Your task:
After locating the line with "B. How to Monitor" in the data that follows, return it and every later line exactly, up to and including the line with "30th Anniversary Reissue".

Records from a data collection:
========================================
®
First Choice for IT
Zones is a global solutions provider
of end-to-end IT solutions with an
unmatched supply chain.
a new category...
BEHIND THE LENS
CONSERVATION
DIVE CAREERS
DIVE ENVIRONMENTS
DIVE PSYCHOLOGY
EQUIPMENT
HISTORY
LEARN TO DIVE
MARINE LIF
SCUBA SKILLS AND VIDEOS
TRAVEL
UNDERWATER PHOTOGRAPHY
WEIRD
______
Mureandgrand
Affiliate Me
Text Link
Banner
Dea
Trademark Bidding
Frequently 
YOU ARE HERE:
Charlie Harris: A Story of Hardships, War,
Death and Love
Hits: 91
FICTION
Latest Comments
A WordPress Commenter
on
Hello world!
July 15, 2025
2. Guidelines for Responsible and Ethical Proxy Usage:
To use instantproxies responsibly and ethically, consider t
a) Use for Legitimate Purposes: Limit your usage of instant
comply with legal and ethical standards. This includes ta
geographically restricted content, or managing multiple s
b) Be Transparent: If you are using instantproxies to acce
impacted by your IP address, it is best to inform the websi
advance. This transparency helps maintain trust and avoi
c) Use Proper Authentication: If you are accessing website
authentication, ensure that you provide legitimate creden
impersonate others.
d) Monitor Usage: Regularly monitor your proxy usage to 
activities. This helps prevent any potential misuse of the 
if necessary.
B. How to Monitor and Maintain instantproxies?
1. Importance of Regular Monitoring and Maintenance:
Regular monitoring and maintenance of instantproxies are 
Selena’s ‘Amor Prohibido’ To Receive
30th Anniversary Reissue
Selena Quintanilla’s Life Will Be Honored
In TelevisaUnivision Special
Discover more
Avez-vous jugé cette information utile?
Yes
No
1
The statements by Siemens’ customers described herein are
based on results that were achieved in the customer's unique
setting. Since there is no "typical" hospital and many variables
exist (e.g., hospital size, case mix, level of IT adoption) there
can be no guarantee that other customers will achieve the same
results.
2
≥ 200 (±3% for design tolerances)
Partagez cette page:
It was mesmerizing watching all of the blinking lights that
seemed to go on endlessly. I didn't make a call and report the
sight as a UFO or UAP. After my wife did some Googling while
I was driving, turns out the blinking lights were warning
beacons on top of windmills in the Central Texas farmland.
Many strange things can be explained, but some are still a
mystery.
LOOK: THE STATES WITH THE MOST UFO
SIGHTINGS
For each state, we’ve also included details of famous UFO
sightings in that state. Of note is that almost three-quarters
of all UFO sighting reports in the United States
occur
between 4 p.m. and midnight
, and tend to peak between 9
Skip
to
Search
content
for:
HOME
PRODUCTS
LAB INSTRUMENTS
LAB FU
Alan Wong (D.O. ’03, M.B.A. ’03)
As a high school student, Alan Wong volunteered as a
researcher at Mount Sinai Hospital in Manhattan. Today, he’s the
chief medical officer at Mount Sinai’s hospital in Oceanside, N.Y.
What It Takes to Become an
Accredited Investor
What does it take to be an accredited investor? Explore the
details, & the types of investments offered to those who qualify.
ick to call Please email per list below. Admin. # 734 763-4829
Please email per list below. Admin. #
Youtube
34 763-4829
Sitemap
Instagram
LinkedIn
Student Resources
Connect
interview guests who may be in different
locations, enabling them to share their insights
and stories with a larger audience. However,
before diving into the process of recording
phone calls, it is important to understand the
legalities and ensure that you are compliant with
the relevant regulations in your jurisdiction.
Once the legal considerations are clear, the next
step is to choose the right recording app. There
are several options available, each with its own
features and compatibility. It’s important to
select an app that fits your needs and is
========================================
Output of the task:
B. How to Monitor and Maintain instantproxies?
1. Importance of Regular Monitoring and Maintenance:
Regular monitoring and maintenance of instantproxies are 
Selena’s ‘Amor Prohibido’ To Receive
30th Anniversary Reissue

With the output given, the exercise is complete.